Supplied entries
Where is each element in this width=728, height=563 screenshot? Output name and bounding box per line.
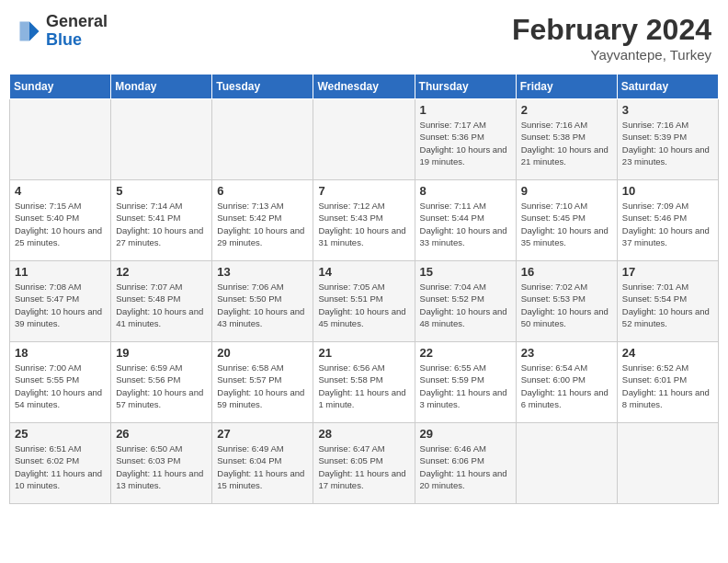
week-row-1: 1Sunrise: 7:17 AMSunset: 5:36 PMDaylight… [10,99,719,180]
day-header-tuesday: Tuesday [212,75,313,99]
day-number: 25 [15,427,106,441]
calendar-cell: 20Sunrise: 6:58 AMSunset: 5:57 PMDayligh… [212,342,313,423]
day-header-thursday: Thursday [415,75,516,99]
calendar-cell: 10Sunrise: 7:09 AMSunset: 5:46 PMDayligh… [617,180,718,261]
day-number: 28 [318,427,409,441]
calendar-cell: 18Sunrise: 7:00 AMSunset: 5:55 PMDayligh… [10,342,111,423]
day-number: 19 [116,346,207,360]
day-info: Sunrise: 6:52 AMSunset: 6:01 PMDaylight:… [622,362,713,410]
week-row-4: 18Sunrise: 7:00 AMSunset: 5:55 PMDayligh… [10,342,719,423]
calendar-cell: 26Sunrise: 6:50 AMSunset: 6:03 PMDayligh… [111,423,212,504]
day-number: 26 [116,427,207,441]
calendar-cell: 17Sunrise: 7:01 AMSunset: 5:54 PMDayligh… [617,261,718,342]
logo: General Blue [17,13,108,50]
logo-blue: Blue [46,30,82,49]
week-row-5: 25Sunrise: 6:51 AMSunset: 6:02 PMDayligh… [10,423,719,504]
calendar-cell: 12Sunrise: 7:07 AMSunset: 5:48 PMDayligh… [111,261,212,342]
day-header-friday: Friday [516,75,617,99]
day-number: 29 [420,427,511,441]
day-number: 3 [622,103,713,117]
day-number: 11 [15,265,106,279]
day-info: Sunrise: 7:12 AMSunset: 5:43 PMDaylight:… [318,200,409,248]
header-row: SundayMondayTuesdayWednesdayThursdayFrid… [10,75,719,99]
day-info: Sunrise: 7:10 AMSunset: 5:45 PMDaylight:… [521,200,612,248]
day-number: 1 [420,103,511,117]
calendar-cell: 8Sunrise: 7:11 AMSunset: 5:44 PMDaylight… [415,180,516,261]
day-number: 14 [318,265,409,279]
calendar-table: SundayMondayTuesdayWednesdayThursdayFrid… [9,74,719,504]
day-number: 8 [420,184,511,198]
day-info: Sunrise: 7:00 AMSunset: 5:55 PMDaylight:… [15,362,106,410]
main-title: February 2024 [512,13,711,47]
day-info: Sunrise: 6:50 AMSunset: 6:03 PMDaylight:… [116,442,207,491]
day-info: Sunrise: 7:08 AMSunset: 5:47 PMDaylight:… [15,281,106,329]
day-header-wednesday: Wednesday [313,75,415,99]
calendar-cell: 16Sunrise: 7:02 AMSunset: 5:53 PMDayligh… [516,261,617,342]
day-info: Sunrise: 6:55 AMSunset: 5:59 PMDaylight:… [420,362,511,410]
calendar-cell: 28Sunrise: 6:47 AMSunset: 6:05 PMDayligh… [313,423,415,504]
day-number: 27 [217,427,308,441]
day-number: 2 [521,103,612,117]
calendar-cell: 2Sunrise: 7:16 AMSunset: 5:38 PMDaylight… [516,99,617,180]
week-row-3: 11Sunrise: 7:08 AMSunset: 5:47 PMDayligh… [10,261,719,342]
day-info: Sunrise: 7:11 AMSunset: 5:44 PMDaylight:… [420,200,511,248]
day-info: Sunrise: 6:47 AMSunset: 6:05 PMDaylight:… [318,442,409,491]
day-info: Sunrise: 6:59 AMSunset: 5:56 PMDaylight:… [116,362,207,410]
day-info: Sunrise: 6:56 AMSunset: 5:58 PMDaylight:… [318,362,409,410]
day-number: 17 [622,265,713,279]
svg-marker-0 [29,21,40,40]
day-info: Sunrise: 7:15 AMSunset: 5:40 PMDaylight:… [15,200,106,248]
day-info: Sunrise: 7:14 AMSunset: 5:41 PMDaylight:… [116,200,207,248]
calendar-cell: 6Sunrise: 7:13 AMSunset: 5:42 PMDaylight… [212,180,313,261]
calendar-cell: 5Sunrise: 7:14 AMSunset: 5:41 PMDaylight… [111,180,212,261]
calendar-cell: 3Sunrise: 7:16 AMSunset: 5:39 PMDaylight… [617,99,718,180]
calendar-cell: 11Sunrise: 7:08 AMSunset: 5:47 PMDayligh… [10,261,111,342]
day-info: Sunrise: 7:07 AMSunset: 5:48 PMDaylight:… [116,281,207,329]
day-info: Sunrise: 6:46 AMSunset: 6:06 PMDaylight:… [420,442,511,491]
day-info: Sunrise: 7:13 AMSunset: 5:42 PMDaylight:… [217,200,308,248]
calendar-cell: 23Sunrise: 6:54 AMSunset: 6:00 PMDayligh… [516,342,617,423]
calendar-cell: 21Sunrise: 6:56 AMSunset: 5:58 PMDayligh… [313,342,415,423]
day-number: 6 [217,184,308,198]
day-number: 7 [318,184,409,198]
day-number: 24 [622,346,713,360]
day-info: Sunrise: 7:16 AMSunset: 5:38 PMDaylight:… [521,119,612,167]
day-info: Sunrise: 6:54 AMSunset: 6:00 PMDaylight:… [521,362,612,410]
title-block: February 2024 Yayvantepe, Turkey [512,13,711,63]
calendar-cell: 25Sunrise: 6:51 AMSunset: 6:02 PMDayligh… [10,423,111,504]
calendar-cell: 1Sunrise: 7:17 AMSunset: 5:36 PMDaylight… [415,99,516,180]
calendar-cell: 22Sunrise: 6:55 AMSunset: 5:59 PMDayligh… [415,342,516,423]
day-info: Sunrise: 7:17 AMSunset: 5:36 PMDaylight:… [420,119,511,167]
day-info: Sunrise: 7:09 AMSunset: 5:46 PMDaylight:… [622,200,713,248]
day-header-sunday: Sunday [10,75,111,99]
day-number: 5 [116,184,207,198]
day-number: 13 [217,265,308,279]
day-header-monday: Monday [111,75,212,99]
day-number: 12 [116,265,207,279]
page-header: General Blue February 2024 Yayvantepe, T… [9,9,719,66]
calendar-cell [617,423,718,504]
calendar-cell: 9Sunrise: 7:10 AMSunset: 5:45 PMDaylight… [516,180,617,261]
calendar-body: 1Sunrise: 7:17 AMSunset: 5:36 PMDaylight… [10,99,719,504]
day-number: 4 [15,184,106,198]
calendar-cell [313,99,415,180]
calendar-cell: 27Sunrise: 6:49 AMSunset: 6:04 PMDayligh… [212,423,313,504]
day-info: Sunrise: 6:58 AMSunset: 5:57 PMDaylight:… [217,362,308,410]
day-number: 23 [521,346,612,360]
subtitle: Yayvantepe, Turkey [512,47,711,63]
logo-text: General Blue [46,13,108,50]
calendar-cell: 24Sunrise: 6:52 AMSunset: 6:01 PMDayligh… [617,342,718,423]
day-header-saturday: Saturday [617,75,718,99]
calendar-header: SundayMondayTuesdayWednesdayThursdayFrid… [10,75,719,99]
logo-general: General [46,12,108,30]
calendar-cell: 4Sunrise: 7:15 AMSunset: 5:40 PMDaylight… [10,180,111,261]
day-info: Sunrise: 6:51 AMSunset: 6:02 PMDaylight:… [15,442,106,491]
day-number: 18 [15,346,106,360]
day-number: 15 [420,265,511,279]
calendar-cell: 15Sunrise: 7:04 AMSunset: 5:52 PMDayligh… [415,261,516,342]
day-number: 22 [420,346,511,360]
day-info: Sunrise: 7:02 AMSunset: 5:53 PMDaylight:… [521,281,612,329]
day-info: Sunrise: 6:49 AMSunset: 6:04 PMDaylight:… [217,442,308,491]
calendar-cell: 13Sunrise: 7:06 AMSunset: 5:50 PMDayligh… [212,261,313,342]
day-info: Sunrise: 7:16 AMSunset: 5:39 PMDaylight:… [622,119,713,167]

Problem details
From the first line to the last, repeat the listing exactly and skip its images.

Response area
Where is each element in this width=728, height=563 screenshot? Output name and bounding box per line.
week-row-1: 1Sunrise: 7:17 AMSunset: 5:36 PMDaylight… [10,99,719,180]
day-header-tuesday: Tuesday [212,75,313,99]
day-number: 25 [15,427,106,441]
calendar-cell: 20Sunrise: 6:58 AMSunset: 5:57 PMDayligh… [212,342,313,423]
day-header-thursday: Thursday [415,75,516,99]
calendar-cell: 10Sunrise: 7:09 AMSunset: 5:46 PMDayligh… [617,180,718,261]
day-number: 28 [318,427,409,441]
calendar-cell: 18Sunrise: 7:00 AMSunset: 5:55 PMDayligh… [10,342,111,423]
day-number: 19 [116,346,207,360]
day-info: Sunrise: 6:52 AMSunset: 6:01 PMDaylight:… [622,362,713,410]
week-row-4: 18Sunrise: 7:00 AMSunset: 5:55 PMDayligh… [10,342,719,423]
calendar-cell: 26Sunrise: 6:50 AMSunset: 6:03 PMDayligh… [111,423,212,504]
day-number: 26 [116,427,207,441]
calendar-cell: 17Sunrise: 7:01 AMSunset: 5:54 PMDayligh… [617,261,718,342]
logo: General Blue [17,13,108,50]
logo-blue: Blue [46,30,82,49]
week-row-5: 25Sunrise: 6:51 AMSunset: 6:02 PMDayligh… [10,423,719,504]
calendar-cell: 12Sunrise: 7:07 AMSunset: 5:48 PMDayligh… [111,261,212,342]
day-header-friday: Friday [516,75,617,99]
day-number: 29 [420,427,511,441]
day-number: 3 [622,103,713,117]
day-number: 11 [15,265,106,279]
day-info: Sunrise: 7:12 AMSunset: 5:43 PMDaylight:… [318,200,409,248]
header-row: SundayMondayTuesdayWednesdayThursdayFrid… [10,75,719,99]
day-info: Sunrise: 7:10 AMSunset: 5:45 PMDaylight:… [521,200,612,248]
day-number: 1 [420,103,511,117]
calendar-cell: 8Sunrise: 7:11 AMSunset: 5:44 PMDaylight… [415,180,516,261]
day-number: 14 [318,265,409,279]
calendar-table: SundayMondayTuesdayWednesdayThursdayFrid… [9,74,719,504]
day-number: 8 [420,184,511,198]
day-info: Sunrise: 7:00 AMSunset: 5:55 PMDaylight:… [15,362,106,410]
main-title: February 2024 [512,13,711,47]
day-info: Sunrise: 6:50 AMSunset: 6:03 PMDaylight:… [116,442,207,491]
day-info: Sunrise: 7:08 AMSunset: 5:47 PMDaylight:… [15,281,106,329]
day-header-wednesday: Wednesday [313,75,415,99]
calendar-cell: 16Sunrise: 7:02 AMSunset: 5:53 PMDayligh… [516,261,617,342]
day-info: Sunrise: 6:55 AMSunset: 5:59 PMDaylight:… [420,362,511,410]
calendar-cell: 28Sunrise: 6:47 AMSunset: 6:05 PMDayligh… [313,423,415,504]
day-number: 27 [217,427,308,441]
day-number: 2 [521,103,612,117]
calendar-cell: 2Sunrise: 7:16 AMSunset: 5:38 PMDaylight… [516,99,617,180]
week-row-3: 11Sunrise: 7:08 AMSunset: 5:47 PMDayligh… [10,261,719,342]
day-info: Sunrise: 7:11 AMSunset: 5:44 PMDaylight:… [420,200,511,248]
day-info: Sunrise: 6:47 AMSunset: 6:05 PMDaylight:… [318,442,409,491]
day-info: Sunrise: 6:59 AMSunset: 5:56 PMDaylight:… [116,362,207,410]
day-info: Sunrise: 6:56 AMSunset: 5:58 PMDaylight:… [318,362,409,410]
day-number: 17 [622,265,713,279]
svg-marker-0 [29,21,40,40]
day-info: Sunrise: 7:15 AMSunset: 5:40 PMDaylight:… [15,200,106,248]
day-info: Sunrise: 7:14 AMSunset: 5:41 PMDaylight:… [116,200,207,248]
calendar-cell: 6Sunrise: 7:13 AMSunset: 5:42 PMDaylight… [212,180,313,261]
calendar-cell: 5Sunrise: 7:14 AMSunset: 5:41 PMDaylight… [111,180,212,261]
calendar-cell: 3Sunrise: 7:16 AMSunset: 5:39 PMDaylight… [617,99,718,180]
calendar-cell: 11Sunrise: 7:08 AMSunset: 5:47 PMDayligh… [10,261,111,342]
day-info: Sunrise: 7:07 AMSunset: 5:48 PMDaylight:… [116,281,207,329]
day-info: Sunrise: 6:46 AMSunset: 6:06 PMDaylight:… [420,442,511,491]
day-info: Sunrise: 7:13 AMSunset: 5:42 PMDaylight:… [217,200,308,248]
calendar-cell: 23Sunrise: 6:54 AMSunset: 6:00 PMDayligh… [516,342,617,423]
calendar-cell: 21Sunrise: 6:56 AMSunset: 5:58 PMDayligh… [313,342,415,423]
day-number: 6 [217,184,308,198]
day-number: 7 [318,184,409,198]
day-number: 24 [622,346,713,360]
day-info: Sunrise: 7:16 AMSunset: 5:38 PMDaylight:… [521,119,612,167]
day-info: Sunrise: 6:54 AMSunset: 6:00 PMDaylight:… [521,362,612,410]
title-block: February 2024 Yayvantepe, Turkey [512,13,711,63]
calendar-cell: 25Sunrise: 6:51 AMSunset: 6:02 PMDayligh… [10,423,111,504]
calendar-cell: 1Sunrise: 7:17 AMSunset: 5:36 PMDaylight… [415,99,516,180]
calendar-cell: 22Sunrise: 6:55 AMSunset: 5:59 PMDayligh… [415,342,516,423]
day-info: Sunrise: 7:17 AMSunset: 5:36 PMDaylight:… [420,119,511,167]
day-info: Sunrise: 7:09 AMSunset: 5:46 PMDaylight:… [622,200,713,248]
day-header-sunday: Sunday [10,75,111,99]
day-number: 5 [116,184,207,198]
day-number: 13 [217,265,308,279]
day-header-monday: Monday [111,75,212,99]
day-number: 12 [116,265,207,279]
page-header: General Blue February 2024 Yayvantepe, T… [9,9,719,66]
calendar-cell [617,423,718,504]
calendar-cell: 9Sunrise: 7:10 AMSunset: 5:45 PMDaylight… [516,180,617,261]
calendar-body: 1Sunrise: 7:17 AMSunset: 5:36 PMDaylight… [10,99,719,504]
day-number: 4 [15,184,106,198]
calendar-cell [313,99,415,180]
calendar-cell: 27Sunrise: 6:49 AMSunset: 6:04 PMDayligh… [212,423,313,504]
day-info: Sunrise: 6:58 AMSunset: 5:57 PMDaylight:… [217,362,308,410]
day-number: 23 [521,346,612,360]
subtitle: Yayvantepe, Turkey [512,47,711,63]
logo-text: General Blue [46,13,108,50]
calendar-cell: 24Sunrise: 6:52 AMSunset: 6:01 PMDayligh… [617,342,718,423]
day-header-saturday: Saturday [617,75,718,99]
calendar-header: SundayMondayTuesdayWednesdayThursdayFrid… [10,75,719,99]
logo-general: General [46,12,108,30]
calendar-cell: 4Sunrise: 7:15 AMSunset: 5:40 PMDaylight… [10,180,111,261]
day-info: Sunrise: 6:51 AMSunset: 6:02 PMDaylight:… [15,442,106,491]
day-number: 18 [15,346,106,360]
day-number: 15 [420,265,511,279]
calendar-cell: 15Sunrise: 7:04 AMSunset: 5:52 PMDayligh… [415,261,516,342]
day-number: 22 [420,346,511,360]
day-info: Sunrise: 7:02 AMSunset: 5:53 PMDaylight:… [521,281,612,329]
day-info: Sunrise: 6:49 AMSunset: 6:04 PMDaylight:… [217,442,308,491]
calendar-cell: 13Sunrise: 7:06 AMSunset: 5:50 PMDayligh… [212,261,313,342]
day-info: Sunrise: 7:16 AMSunset: 5:39 PMDaylight:… [622,119,713,167]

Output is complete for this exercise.